To help combat the rising price of housing in D.C., Mayor Muriel Bowser has made a big pledge: 36,000 new housing units built by 2025. But that commitment has a price tag, and Bowser is accusing the D.C. Council of denying her the money to help pay for it.
The mayor is particularly peeved at Council Chairman Phil Mendelson for stripping money from her 2020 budget that she says could help build and preserve thousands of units of affordable housing. On Tuesday, the Council unanimously approved its amended version of the budget, which included the following changes to Bowser’s housing proposals:
- Bowser advocated increasing the annual investment to the Housing Production Trust Fund—the city’s main tool for building affordable housing—by $30 million, to $130 million, but the Council took out $10 million of that.
- She proposed putting $15 million into a Housing Preservation Fund—up from the $10 million it got last year—to help preserve existing units of affordable housing, but the Council eliminated the funding altogether.
- Bowser created a new $20 million Workforce Housing Fund, which she said would help build housing for middle-class families and residents working as teachers, police officers, firefighters, and nurses. The Council replaced that fund with a $14 million package (spread out over four years) to give developers who build middle-class housing a break on their property taxes.
“By cutting these investments by $45 million—including completely eliminating the Housing Preservation Fund and the Workforce Housing Fund—what the Council Chairman has done is cut funding for more than 2,300 affordable homes,” Bowser said in a statement Friday. “Without this funding, more families will be displaced from our city and fewer new homes will be affordable for low- and moderate-income residents.”
Much like the way she waged an aggressive campaign promoting her budget proposal in recent weeks, Bowser has now taken to Instagram and Twitter to criticize Mendelson’s changes to the budget.
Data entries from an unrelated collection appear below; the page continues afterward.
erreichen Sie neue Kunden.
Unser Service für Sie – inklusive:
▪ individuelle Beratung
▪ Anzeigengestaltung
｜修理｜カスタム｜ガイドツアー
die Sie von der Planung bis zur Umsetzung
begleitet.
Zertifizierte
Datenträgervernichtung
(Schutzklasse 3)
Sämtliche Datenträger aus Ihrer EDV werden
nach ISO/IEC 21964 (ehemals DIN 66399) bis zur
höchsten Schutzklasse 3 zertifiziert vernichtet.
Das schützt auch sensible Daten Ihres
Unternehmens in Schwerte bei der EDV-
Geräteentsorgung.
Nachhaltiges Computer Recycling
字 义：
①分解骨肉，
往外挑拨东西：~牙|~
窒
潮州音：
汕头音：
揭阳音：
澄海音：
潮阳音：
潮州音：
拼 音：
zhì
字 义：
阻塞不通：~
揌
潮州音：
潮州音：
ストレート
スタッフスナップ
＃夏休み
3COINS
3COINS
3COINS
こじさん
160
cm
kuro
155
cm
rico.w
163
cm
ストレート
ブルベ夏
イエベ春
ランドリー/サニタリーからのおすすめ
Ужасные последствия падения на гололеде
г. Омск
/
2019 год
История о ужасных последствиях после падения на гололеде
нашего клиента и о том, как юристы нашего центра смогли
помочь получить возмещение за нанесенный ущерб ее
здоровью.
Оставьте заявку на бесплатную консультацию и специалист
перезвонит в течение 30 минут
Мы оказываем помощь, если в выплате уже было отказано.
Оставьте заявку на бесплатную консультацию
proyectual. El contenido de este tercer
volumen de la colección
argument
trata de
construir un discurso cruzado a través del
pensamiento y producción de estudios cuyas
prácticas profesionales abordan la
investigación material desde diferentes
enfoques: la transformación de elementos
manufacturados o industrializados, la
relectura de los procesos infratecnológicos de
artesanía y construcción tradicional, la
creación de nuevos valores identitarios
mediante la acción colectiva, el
And on Thursday, she published an op-ed in the Washington Business Journal tying the proposed investments to her broader plan to spur housing construction in the city. “Solving our housing challenges must be an all-hands-on-deck effort,” she wrote.
The Council’s View
Mendelson has largely brushed aside the criticisms, saying that his changes to Bowser’s housing proposals enabled the Council to fund a broader set of housing and homelessness programs.
“While there is a reduction in [the Housing Production Trust Fund], there is an increase overall of $20.5 million in the area of vouchers, permanent supportive housing, other services both for those who are homeless as well as the production of affordable housing,” he said Monday.
Mendelson also said that his package of incentives for nonprofit developers to preserve housing for middle-class residents would go further than Bowser’s, creating 1,200 units over four years. If those developers produce housing units targeted to certain income groups, they will be exempted from property taxes.
“We think the leverage will go farther and result in more units,” he said.
The Council also directed money towards implementing a new law that will limit the rent increase the owner of a rent-controlled property can take once the unit is vacant, from the current 30 percent down to 10 percent. And it imposed new spending requirements on money from the Housing Production Trust Fund, mandating that 50 percent of the money be used to build or preserve properties for the lowest-income individuals and families.
Mendelson also directed $30 million towards making repairs to 2,610 units of public housing, though Chief Financial Officer Jeffrey DeWitt has objected to his means of doing so—by taking money from the reserves of Events DC, the city’s sports and convention authority.
What Advocates Want
But advocates for more spending on affordable housing say they’re weren’t pleased with what Bowser initially offered or how Mendelson changed it.
“The thing the Council tried to do was fund our rent subsidy program—which reaches our lowest income families, that the mayor really hadn’t adequately funded,” said Ed Lazere, director of the D.C. Fiscal Policy Institute, citing one example in the budget.
“The Council deserves credit for that. The problem is the only way they did that was cutting our housing trust fund and our program to preserve existing affordable housing, and we just shouldn’t be doing it that way,” he added.
Lazere says he wants the city to significantly increase its investment in affordable housing programs across the board—including by increasing the annual investment in the Housing Production Trust Fund to $200 million—and hopes that changes can be made before the Council casts its final vote on the budget at the end of the month.
Some other housing organizations hope so, too. The Local Initiatives Support Corporation, one of two groups that manages Bowser’s $10 million Housing Preservation Fund, is asking the Council to save the program.
“Working on it,” tweeted At-large Councilmember Anita Bonds, who chairs the Council’s housing committee and largely signed off on Bowser’s housing proposals with only minor tweaks.
As for Bowser, she’s asking the Council to restore all of her housing funding priorities—$45 million worth. But she has also asked the Council to leave other priorities untouched—including the free D.C. Circulator, funding for United Medical Center and a tax credit for child care costs—and was ignored.